La chronique d'Alexandre Jollien, philosophe
La chronique d'Alexandre Jollien, philosophe
Souvent, je me réveille en me lançant le défi de ne pas me mettre en
colère. Inutile de dire que je tiens à grand-peine jusqu'à midi.
Il suffit qu'un coup de téléphone m'ait arraché à une lecture pourtant
peu essentielle ou que mon ordinateur m'ait résisté, et voilà que la
colère a commencé son oeuvre. Les philosophes ont discuté de la
question : cette colère, faut-il la canaliser ou l'éradiquer purement
et simplement ?
Sénèque opte pour
la seconde solution (1). Je ne sais si son radicalisme est pertinent.
Cependant, en affirmant qu'une sagesse exempte de colère n'est pas un
signe de mollesse, il livre de beaux outils pour ne pas se laisser
entraîner. Grâce à lui, je peux poser ce diagnostic : la colère est
réactive (« Ce ne devrait pas être comme ça ! », « C'est injuste ! »).

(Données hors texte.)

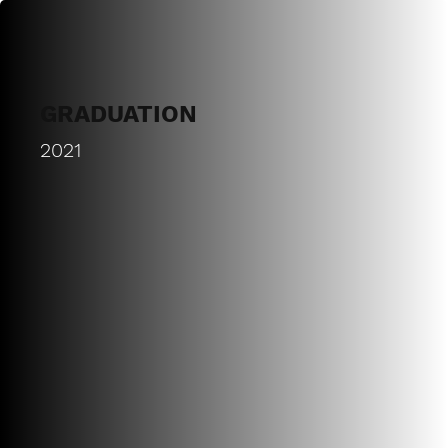
GRADUATION
2021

En somme, c'est le sentiment d'avoir subi un affront qui nous irrite.
Le stoïcien nous invite donc à travailler notre « seuil de tolérance »,
pour le dire avec les mots de la psychologie moderne. Loin de fuir le
réel, il s'agit, au contraire, de le scruter avec lucidité : «
Qu'est-ce qui m'énerve ? », « Pourquoi me mets-je dans un tel état ? »
C'est le merismos que pratiquait Marc Aurèle, c'est-à-dire la division.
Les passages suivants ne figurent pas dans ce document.